Graham sent my submitted paper out for review and received the following response from an "experienced cryptography expert" whose identity is unknown to this day:
"I am sorry to have to inform you that the paper is not in the main stream of present cryptography thinking and I would not recommend that it be published in the Communications of the ACM."
"Experience shows that it is extremely dangerous to transmit key information in the clear."
With this blanket rejection of public key cryptography by an "expert", she rejected my article. She "was particularly bothered by the fact that there are no references to the literature. Has anyone else ever investigated this approach. If they consider it and reject it, why?"

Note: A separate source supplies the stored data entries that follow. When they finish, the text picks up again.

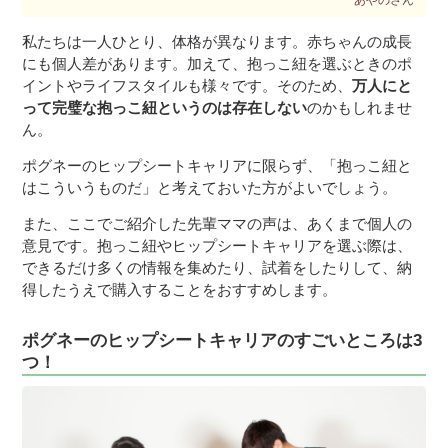
あやのさん
私たちは一人ひとり、体格が異なります。赤ちゃんの成長
にも個人差があります。加えて、抱っこ紐を選ぶときのポ
イントやライフスタイルも様々です。そのため、
万人にと
って完璧な抱っこ紐というのは存在しない
のかもしれませ
ん。
ポグネーのヒップシートキャリアに限らず、「抱っこ紐と
はこういうものだ」と考えておいた方がよいでしょう。
また、ここでご紹介した先輩ママの声は、あくまで個人の
意見です。抱っこ紐やヒップシートキャリアを選ぶ際は、
できるだけ多くの情報を集めたり、試着をしたりして、納
得したうえで購入することをおすすめします。
ポグネーのヒップシートキャリアのすごいところは3
つ！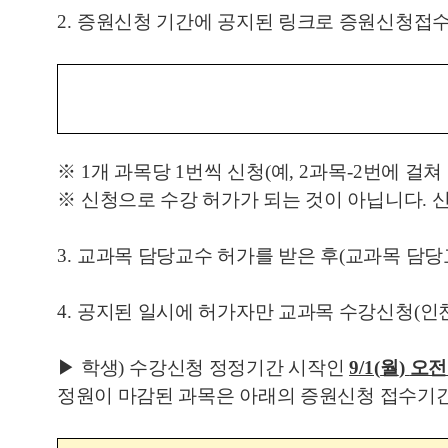
2.
증원신청 기간에 공지된 링크로 증원신청접
※
1
개 과목당
1
번씩 신청
(
예
, 2
과목
-2
번에 걸쳐
※
신청으로 수강 허가가 되는 것이 아닙니다
.
3.
교과목 담당교수 허가를 받은 후
(
교과목 담당
4.
공지된 일시에 허가자만 교과목 수강신청
(
인
▶
학생
)
수강신청 정정기간 시작인
9/1(
월
)
오전
정원이 마감된 과목은 아래의 증원신청 접수기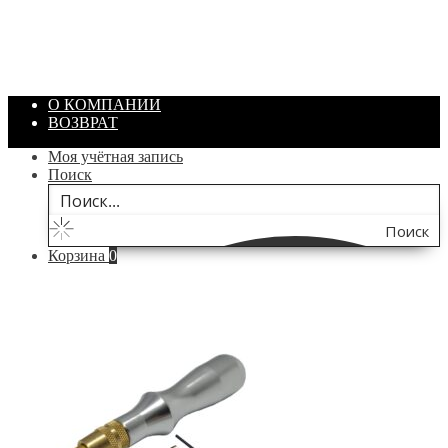
Объем: 40 гр
Цвет: Зеленый
/ шт.
200.00
₽
В корзину
О КОМПАНИИ
ВОЗВРАТ
Моя учётная запись
Поиск
Поиск
Корзина
0
по
сайту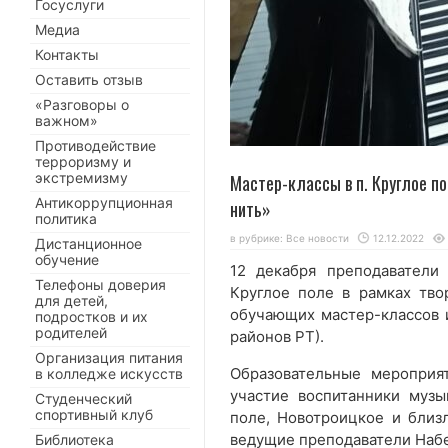
Госуслуги
Медиа
Контакты
Оставить отзыв
«Разговоры о
важном»
Противодействие
терроризму и
экстремизму
Мастер-классы в п. Круглое п
Антикоррупционная
нить»
политика
в рубрике:
Все новости
12.12.2022
Дистанционное
обучение
12 декабря преподаватели
Телефоны доверия
Круглое поле в рамках тво
для детей,
обучающих мастер-классов и
подростков и их
родителей
районов РТ).
Организация питания
Образовательные мероприя
в колледже искусств
участие воспитанники муз
Студенческий
спортивный клуб
поле, Новотроицкое и близ
ведущие преподаватели Наб
Библиотека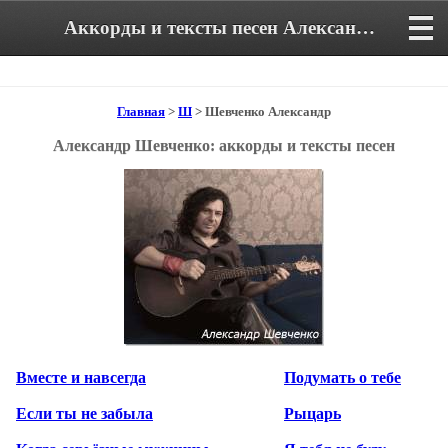
Аккорды и тексты песен Александра Шевченко
Главная
>
Ш
> Шевченко Александр
Александр Шевченко: аккорды и тексты песен
Вместе и навсегда
Подумать о тебе
Если ты не забыла
Рыцарь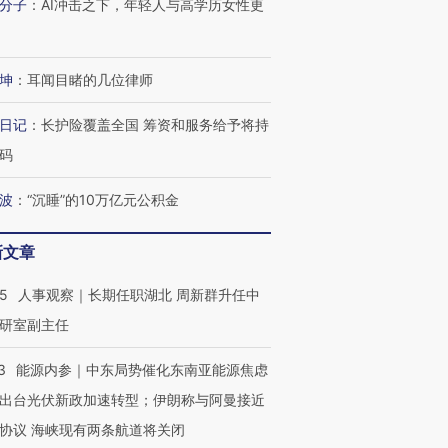
分子
：
AI冲击之下，年轻人与高学历女性更
坤
：
耳闻目睹的几位律师
日记
：
长护险覆盖全国 筹资和服务给予将持
码
波
：
“沉睡”的10万亿元公积金
新文章
25
人事观察｜长期任职湖北 周新群升任中
研室副主任
3
能源内参｜中东局势催化东南亚能源焦虑
出台光伏新政加速转型；伊朗称与阿曼接近
协议 海峡现有两条航道将关闭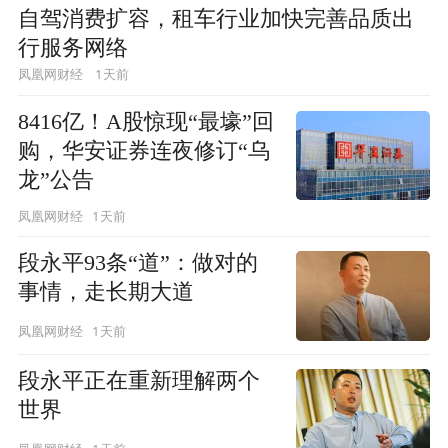
自驾消费扩容，租车行业加快完善品质出
行服务网络
1天前
凤凰网财经
8416亿！A股惊现“最壕”回
购，华安证券连夜修订“乌
龙”公告
1天前
凤凰网财经
段永平93条“道”：做对的
事情，走长期大道
1天前
凤凰网财经
段永平正在重新理解两个
世界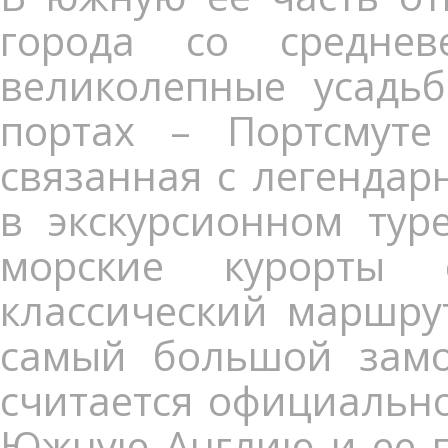
города со среднев
великолепные усадь
портах – Портсмуте
связанная с легендар
в экскурсионном тур
морские курорты 
классический маршру
самый большой замо
считается официальн
Южную Англию и ее п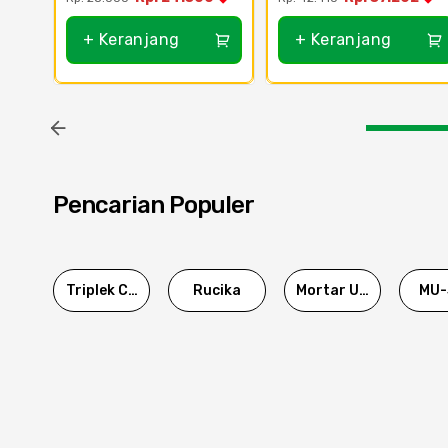
+ Keranjang
+ Keranjang
Pencarian Populer
Triplek Cor
Rucika
Mortar Utama
MU-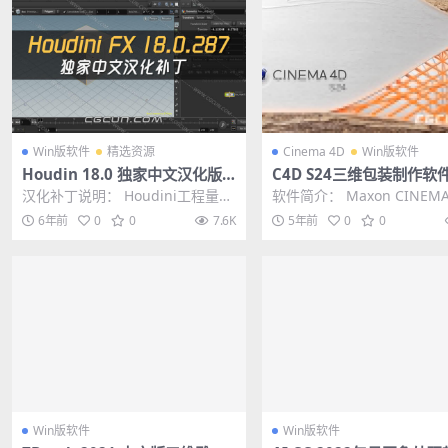
Win版软件
精选资源
Cinema 4D
Win版软件
Houdin 18.0 独家中文汉化版
C4D S24三维包装制作软件
补丁 SideFX Houdini FX 18.0.
EMA 4D Studio S24.035
汉化补丁说明： Houdini工程量汉
软件简介： Maxon CINEMA 
287 三维电影特效制作软件
i Win中文版/英文版
化相当巨大的，所以汉化只汉化了
tudio S24.035包含的功...
6年前
0
0
7.6K
5年前
0
0
部分内部的，...
Win版软件
Win版软件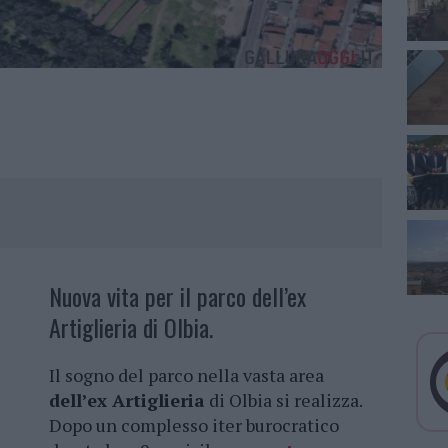
Nuova vita per il parco dell’ex
Artiglieria di Olbia.
Il sogno del parco nella vasta area
dell’ex Artiglieria
di Olbia si realizza.
Dopo un complesso iter burocratico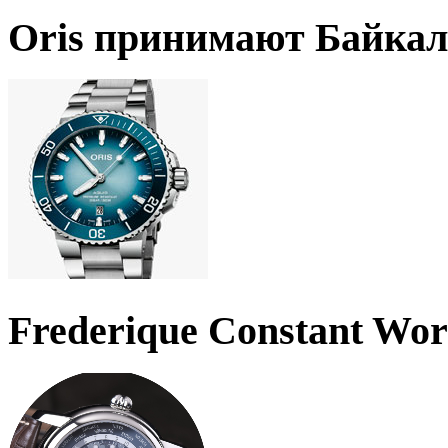
Oris принимают Байкал
Frederique Constant Wo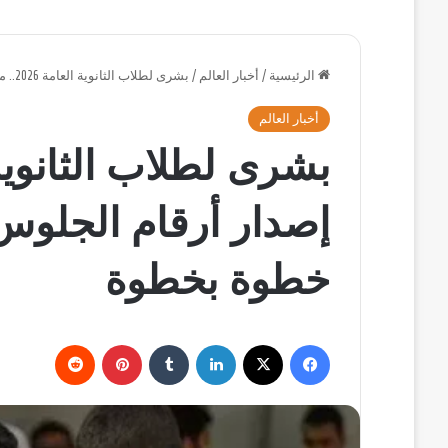
الرئيسية
/
أخبار العالم
/
بشرى لطلاب الثانوية العامة 2026.. موعد إصدار أرقام الجلوس وطريقة الاستعلام خطوة بخطوة
أخبار العالم
إصدار أرقام الجلوس
خطوة بخطوة
فيسبوك
‫X
لينكدإن
بينتيريست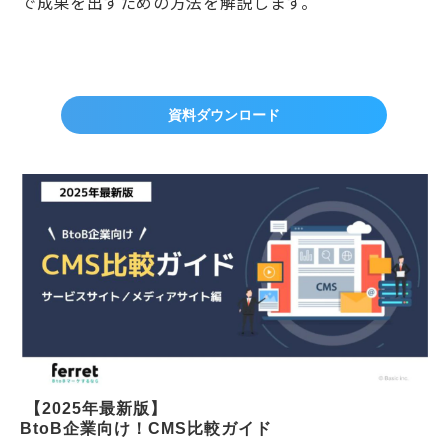
で成果を出すための方法を解説します。
資料ダウンロード
 【2025年最新版】
BtoB企業向け！CMS比較ガイド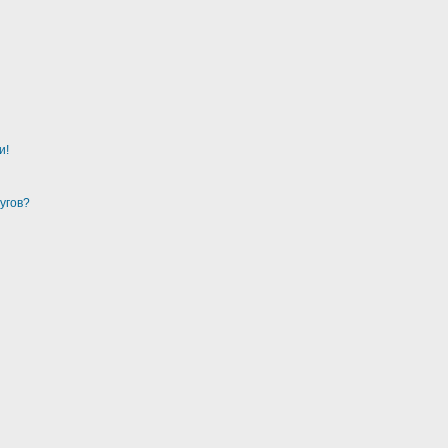
и!
угов?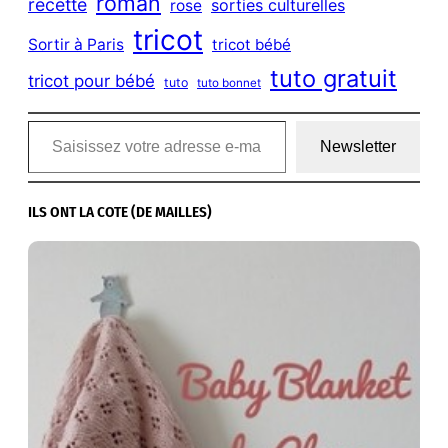
roman
recette
sorties culturelles
rose
tricot
Sortir à Paris
tricot bébé
tuto gratuit
tricot pour bébé
tuto
tuto bonnet
Saisissez votre adresse e-mail…
Newsletter
ILS ONT LA COTE (DE MAILLES)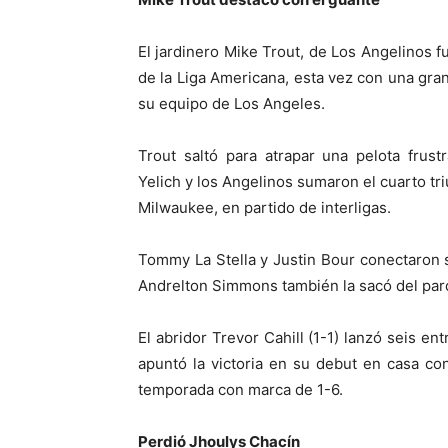
El jardinero Mike Trout, de Los Angelinos fu
de la Liga Americana, esta vez con una gr
su equipo de Los Angeles.
Trout saltó para atrapar una pelota frust
Yelich y los Angelinos sumaron el cuarto tr
Milwaukee, en partido de interligas.
Tommy La Stella y Justin Bour conectaron 
Andrelton Simmons también la sacó del par
El abridor Trevor Cahill (1-1) lanzó seis e
apuntó la victoria en su debut en casa con
temporada con marca de 1-6.
Perdió Jhoulys Chacín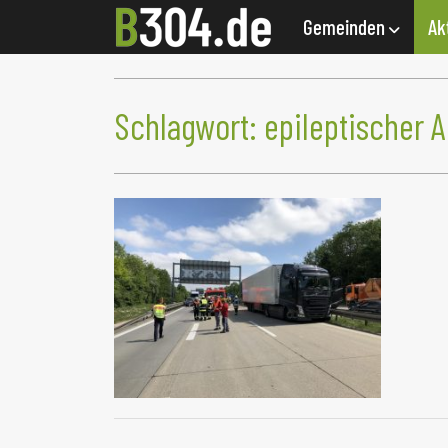
Gemeinden
Ak
Schlagwort:
epileptischer A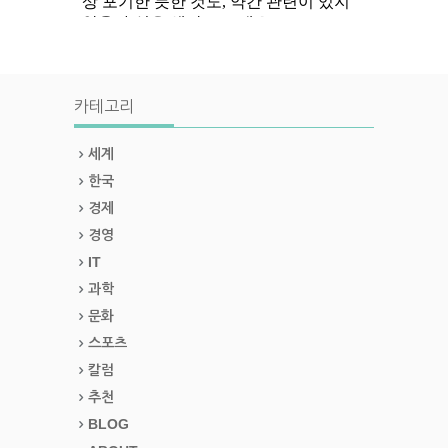
카테고리
세계
한국
경제
경영
IT
과학
문화
스포츠
칼럼
추천
BLOG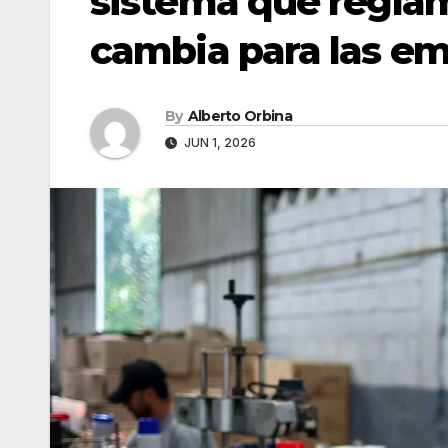
sistema que reglam
cambia para las e
By
Alberto Orbina
JUN 1, 2026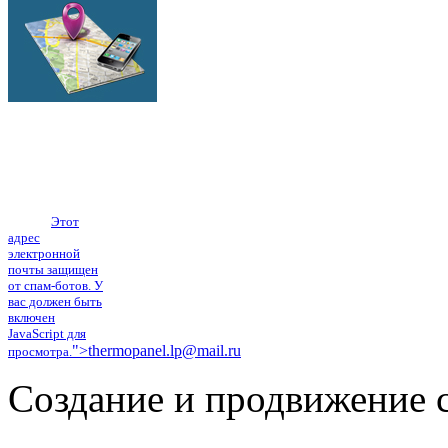
г.Липецк
ул.Механизаторов
17а
Тел.: (4742) 555-
101, тел./факс:
(4742) 40-38-61
E-mail:
Этот
адрес
электронной
почты защищен
от спам-ботов. У
вас должен быть
включен
JavaScript для
">
thermopanel.lp@mail.ru
просмотра.
Создание и продвижение с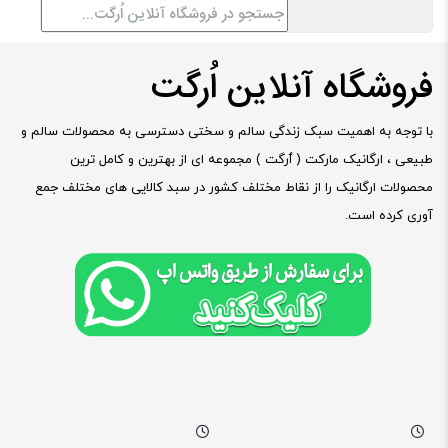
فروشگاه آنلاین اُرگت
با توجه به اهمیت سبک زندگی سالم و سختی دسترسی به محصولات سالم و
طبیعی ، ارگانیک مارکت ( ٱرگت ) مجموعه ای از بهترین و کامل ترین
محصولات ارگانیک را از نقاط مختلف کشور در سبد کالایی های مختلف جمع
آوری کرده است.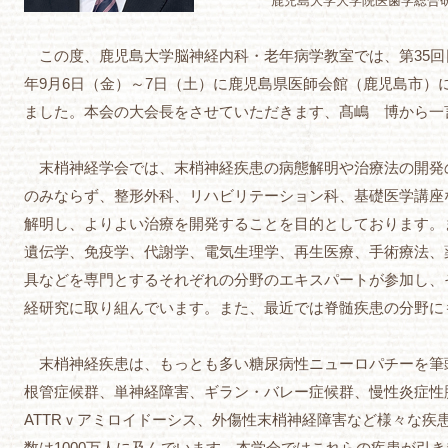
鹿児島大学大学院医歯学総合
この度、鹿児島大学脳神経内科・老年病学教室では、第35回日
年9月6日（金）～7日（土）に鹿児島県医師会館（鹿児島市）
ました。本会の大会長をさせていただきます、髙嶋 博から一
末梢神経学会では、末梢神経疾患の病態解明や治療法の開発
のみならず、整形外科、リハビリテーション科、基礎医学講座
解明し、よりよい治療を開発することを目的としております。
遺伝学、免疫学、代謝学、電気生理学、再生医療、手術療法、
具などを専門とするそれぞれの分野のエキスパートが参加し、
経研究に取り組んでいます。また、最近では脊髄疾患の分野に
末梢神経疾患は、もっとも多い糖尿病性ニューロパチーを筆
根管症候群、単神経障害、ギラン・バレー症候群、慢性炎症性
ATTRｖアミロイドーシス、外傷性末梢神経障害など様々な疾
数は1000万人に及んでいます。本学会ではこれらの疾患が引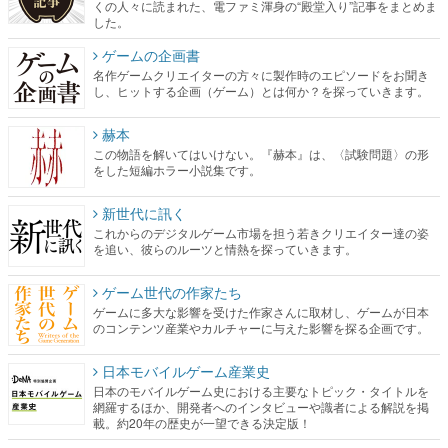
くの人々に読まれた、電ファミ渾身の“殿堂入り”記事をまとめま
した。
ゲームの企画書
名作ゲームクリエイターの方々に製作時のエピソードをお聞き
し、ヒットする企画（ゲーム）とは何か？を探っていきます。
赫本
この物語を解いてはいけない。『赫本』は、〈試験問題〉の形
をした短編ホラー小説集です。
新世代に訊く
これからのデジタルゲーム市場を担う若きクリエイター達の姿
を追い、彼らのルーツと情熱を探っていきます。
ゲーム世代の作家たち
ゲームに多大な影響を受けた作家さんに取材し、ゲームが日本
のコンテンツ産業やカルチャーに与えた影響を探る企画です。
日本モバイルゲーム産業史
日本のモバイルゲーム史における主要なトピック・タイトルを
網羅するほか、開発者へのインタビューや識者による解説を掲
載。約20年の歴史が一望できる決定版！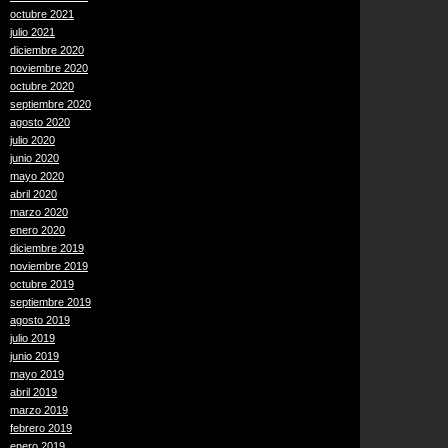
octubre 2021
julio 2021
diciembre 2020
noviembre 2020
octubre 2020
septiembre 2020
agosto 2020
julio 2020
junio 2020
mayo 2020
abril 2020
marzo 2020
enero 2020
diciembre 2019
noviembre 2019
octubre 2019
septiembre 2019
agosto 2019
julio 2019
junio 2019
mayo 2019
abril 2019
marzo 2019
febrero 2019
enero 2019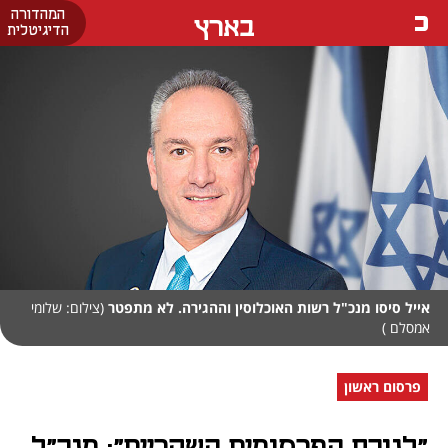
המהדורה
בארץ
הדיגיטלית
אייל סיסו מנכ"ל רשות האוכלוסין וההגירה. לא מתפטר
(צילום: שלומי
אמסלם )
פרסום ראשון
"לנוכח הפרסומים השקריים": מנכ"ל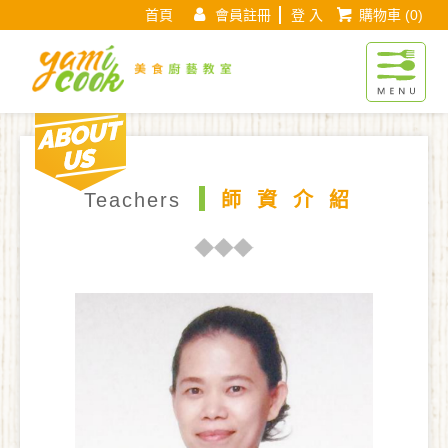
首頁
會員註冊
登 入
購物車
(0)
Yamicook美
About us
現在位置 :
首 頁
師資介紹
師資頁面
Teachers
師資介紹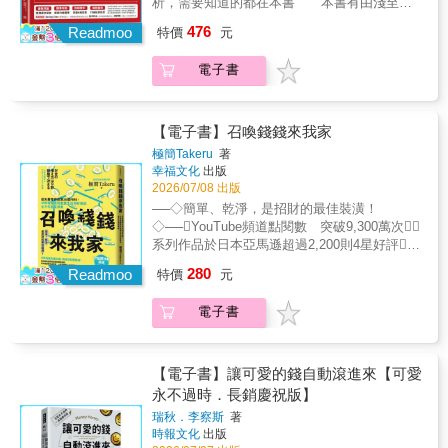
TRENDY》、《PRESIDENT》、《THE21》
析，需要知道的都在本書 本書有由淺至深
圈。• 不知從何下手的 AI 新手： 提供可複製、
法，讓資金靈活運用。Step 3 從型態＋籌碼
專題報導推薦。• 登上熱門網路節目
手把手的解析教學，從基礎股市概念到高手交
可微調的步驟，將生產力工具真正變現。給自
476
建立每日選股清單透過APP等實用工具，判斷
Readmoo
特價
元
AbemaTV、商業影音平台 PIVOT，引發熱烈
易操作心法的詳細說明。就算是股市小白都能
己兩個月的時間，別再只把 AI 當作高科技玩
線圖型態與個股籌碼狀態，打造自選股池。
迴響。• 獲日本超高人氣 YouTube 書評頻道
立刻了解「股市交易奧祕」。 身為投資經
具。現在就翻開本書，打造第一套屬於你的自
Step 4 設定交易週期與策略確認該標的的目
電子書
「學識沙龍（学識サロン）」、「書籍摘要頻
驗超過十八年的證券專家，作者深知能反應投
動化賺錢系統，把時間與自由徹底掌握在手
前位置，根據型態、籌碼與基本面和新聞面進
道（本要約チャンネル）」深度解析與好評推
資人交易心理的股票圖表相當重要，他決定成
中！【日本各大通路、媒體一致盛讚！現象級
行判斷。Step 5 進出場與停損停利操作以撐
薦。
為股海燈塔，照亮在投資途上茫然若失的散
商業暢銷書】🏆 橫掃日本各大實體與網路指標
壓畫線來決定進出場時機，遇支撐，分批進
戶。透過深度研究如看穿投資心理的心理交易
【電子書】召喚錢錢來我家
書店排行榜• 樂天圖書（Rakuten Books）2025
場；遇壓力，分批停利。
法、讀懂市場變化與走勢的情境交易法、運用
年度排行榜「電腦・系統開發」類別 第 1 名•
極簡Takeru
著
短期變動性的圖表交易法等。想傳遞給讀者活
有鄰堂（Atre惠比壽店）綜合類 第 1 名• 紀伊
幸福文化
出版
用各種分析工具，不固守單一投資方式，順應
2026/07/08 出版
國屋書店（Grand Front大阪店）綜合類 第 1 名
趨勢的智慧投資方式。 本書含括股市交易
• 丸善（丸之內本店）商業類 第 1 名🔥 財經媒
──◇簡單、乾淨，是招財的最佳裝潢！
的41種投資方法，包含：飆股操作法、缺口交
體、百萬訂閱創作者強推• 知名財經雜誌《日經
◇──YouTube頻道點閱數 突破9,300萬次
易技法、短打交易技法、逆向投資法、達人操
TRENDY》、《PRESIDENT》、《THE21》
系列作品於日本亞馬遜超過2,200則4星好評6
作法、成交量交易技法、大量交易、蓋高樓收
專題報導推薦。• 登上熱門網路節目
年內從失業欠債，到成功財務自由！不只是空
280
購法、法人機構供需法、月線操作法、貫穿交
Readmoo
特價
元
AbemaTV、商業影音平台 PIVOT，引發熱烈
間的整理提案，更是全方位重整人生的財務計
易技法、年線操作法、站上均線法、多頭交易
迴響。• 獲日本超高人氣 YouTube 書評頻道
畫。整理的過程，就是不斷的「找出浪費」。
技法、空頭交易技法、趨勢線交易技法、低點
電子書
「學識沙龍（学識サロン）」、「書籍摘要頻
以極簡的「不堆積、不亂買」原則檢視理財計
法、字母法、盤整交易技法、回檔交易技法、
道（本要約チャンネル）」深度解析與好評推
畫，立刻發現會漏財的消費慣性，存款增加、
波動交易技法、高點突破失敗應對、系統交
薦。
資產累積超有感！【跨界專家熱烈好評】「乾
易、條件搜尋、新上市股交易技法、題材股交
淨整齊的家，真的會吸引金錢！落實極簡生活
【電子書】讓可愛的錢自動滾進來【可愛
易技法、盤後交易技法、集合競價法、瞬間價
並整理好居家空間，並持續投入指數ETF與健
永不過時．長銷慶祝版】
格穩定措施（Volatility Interruption， VI）交易
康，身心跟口袋會一起豐盛！」──RYAN爸爸
技法、長紅K線交易技法、找到地板法、K 線圖
瑞秋．李察斯
著
｜理財作家、存股達人「作者的想法與做法，
時報文化
出版
型與型態解析、持續型態、趨勢指標、價格指
簡直像另一個我！大量斷捨離、降低支出後，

I had failed to provide any references to the prior work on public key cryptography, and the reasons previous workers in the field had rejected it as impossible. I should have looked up "public key cryptography" on Google before submitting my paper. My defense is feeble: there was no Google, the term "public key cryptography" did not yet exist, and there were no previous workers in the field. There were no words for what I had done, and looking up a concept to show that no one had previously thought of it is difficult. This is not a unique problem: it illustrates a problem faced by anyone trying to explain a new idea to an "expert" who expects a properly referenced article anytime anyone tries to explain something to them. The more a new idea is unrelated to any prior idea or concept the more it must appear as a squawling bastard, naked and alone, appearing de novo and lacking any respectable pedigree or family to vouch for its acceptability.
I have a copy of the paper apparently made shortly after the first rejection, which includes revisions to make it so obvious that even the "cryptography expert" would be able to understand it. It is dated December 7th 1975.
The first rejection by CACM left me confident that no one had previously investigated this approach, as the "experienced cryptography expert" had rather obviously failed to understand what was being proposed and private conversations suggested that no one else had heard of the idea, either. So I persisted for the simple reason that (a) the idea was sound, so CACM would eventually have to concede this fact and publish the article and (b) they would then have to include the original submission date -- which I would lose if I re-submitted anywhere else, even if that somewhere else miraculously had a clearer understanding of the concept.
And so it proved. CACM eventually published the paper, though only after almost three years of delay, and only after others (who were better able to persuade their editors to publish in a timely fashion).
For historical background, see The First Ten Years of Public-Key Cryptography, by Whitfield Diffie, Proc. IEEE, Vol. 76, No. 5, May 1988, pages 560-577.